A recent article on the World magazine site reports on the attempts by Native Americans to be able to wear eagle feathers. Included in the report is the story of Robert Soto, a Lipan Apache and the pastor of the McAllen, Tex., Grace Brethren Church, who had eagle feathers confiscated in 2006 during a family powwow. A portion of the story appears below. Click here to read the complete article.
Legal eagle feathers?
Native Americans are pushing back against attempts to keep them from wearing eagle feathers. The federal government restricts possession of eagle feathers as part of its effort to protect eagles. But early this month a California school system, under judicial pressure, allowed a high-school senior to wear an eagle feather to his graduation ceremony. Last month a federal district judge refused to dismiss a lawsuit brought by a Texas Apache who wanted to regain eagle feathers the government took from him and others in 2006.

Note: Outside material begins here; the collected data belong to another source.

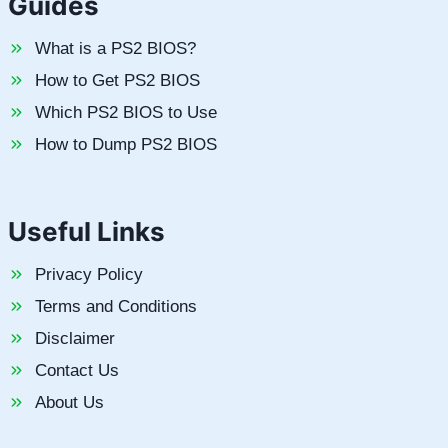
Guides
What is a PS2 BIOS?
How to Get PS2 BIOS
Which PS2 BIOS to Use
How to Dump PS2 BIOS
Useful Links
Privacy Policy
Terms and Conditions
Disclaimer
Contact Us
About Us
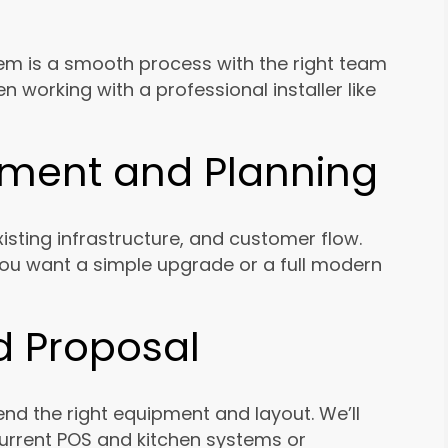
stem is a smooth process with the right team
 working with a professional installer like
ssment and Planning
isting infrastructure, and customer flow.
you want a simple upgrade or a full modern
d Proposal
 the right equipment and layout. We’ll
urrent POS and kitchen systems or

Vernon Ward Jr., of the Pit River Tribe in California, said the eagle feather is a religious, not just a cultural, symbol: “The eagle is the one that flies highest to the Creator.” Becket Fund lawyer Luke Goodrich said, “The government has no business sending undercover agents to raid peaceful Native American religious ceremonies.”
That’s what happened in 2006 when Robert Soto, a Lipan Apache and the pastor of McAllen (Texas) Grace Brethren Church, participated in a powwow: A federal agent interrupted the ceremony after seeing Soto and others with eagle feathers. The agent threatened prosecution unless they abandoned them. They did so, but they sued to get them back.